::: Records provided :::
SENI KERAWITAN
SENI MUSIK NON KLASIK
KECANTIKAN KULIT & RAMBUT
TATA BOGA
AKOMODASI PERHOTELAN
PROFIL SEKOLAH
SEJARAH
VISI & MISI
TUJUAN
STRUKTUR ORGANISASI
:::
::: Records provided :::
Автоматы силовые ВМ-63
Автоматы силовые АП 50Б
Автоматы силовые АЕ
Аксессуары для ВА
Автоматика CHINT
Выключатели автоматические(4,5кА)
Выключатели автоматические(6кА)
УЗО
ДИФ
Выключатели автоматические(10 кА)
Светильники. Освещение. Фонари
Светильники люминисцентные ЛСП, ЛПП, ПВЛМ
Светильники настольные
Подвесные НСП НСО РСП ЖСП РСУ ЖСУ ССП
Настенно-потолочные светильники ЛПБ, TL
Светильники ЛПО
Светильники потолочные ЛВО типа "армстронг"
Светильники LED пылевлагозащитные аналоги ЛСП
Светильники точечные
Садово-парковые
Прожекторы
:::
Task instructions
Using the records above, select and copy every line that has the word "потолочные".

Response to the task
Настенно-потолочные светильники ЛПБ, TL
Светильники потолочные ЛВО типа "армстронг"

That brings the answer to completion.